How does an artist capture the sunset and make it seem real? How does a painter create drama in a composition? The answer to both of those questions is the same—it has to do with how the relative values of light and dark are depicted. A tool called the Munsell gray scale helps with this. It is a simple card with white at the top, black at the bottom and ten even divisions of gray going from light to dark. White is 10; black is 1, and 5 is a medium gray. In a quiet painting of fog, the artist eliminates the very light and the very dark, painting with the middle grays. In a portrait of a child, very dark shadows are usually eliminated, and the values in the skin tones are fairly close together. In a dramatic portrait of an adult, the shadows will have more contrast. 

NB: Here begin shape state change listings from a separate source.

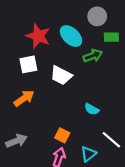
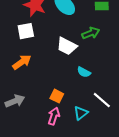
green arrow: (93, 56) -> (91, 33), moved
white trapezoid: (61, 75) -> (67, 46), moved

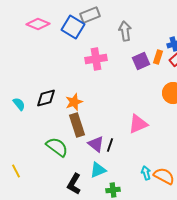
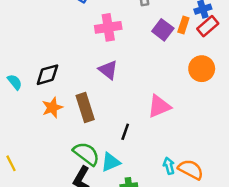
purple square: (141, 61) -> (163, 30), turned -30
orange star: (74, 102) -> (52, 108), moved
purple triangle: (96, 144) -> (108, 70), moved
green semicircle: (57, 147) -> (86, 154), moved

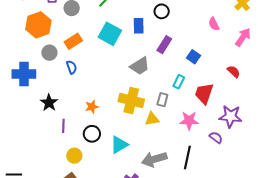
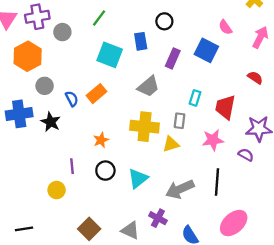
orange rectangle: (73, 41) -> (96, 94), moved
blue square: (194, 57) -> (206, 50), moved, size x1.5
black star: (49, 103) -> (51, 122), moved
yellow circle: (74, 156) -> (57, 190), moved

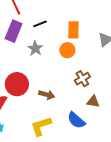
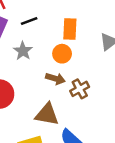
brown arrow: (47, 95) -> (55, 79), moved
brown triangle: (93, 101) -> (47, 114), moved, size x1.5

I recently learned in my class "Painting the Magic Hours," taught by artist Deborah Paris, that the values used in painting the landscape on a bright sunny day at noon are very different from the landscape at dawn, twilight, or sunset. At noon the trees are very dark, and the ground plane or grasses are quite light. At sunset, the values are compressed, and the trees and grasses are almost the same value. If you look at the painting of Sandy Creek, you will see that the trees and grasses are just about the same value; only the sky and reflections in the water are light.

The next time you see a painting you enjoy, ask yourself if the values are high or low in contrast, and how that helped the artist to convey the mood or message he or she wanted to convey. Thank you for letting me share my thoughts with you!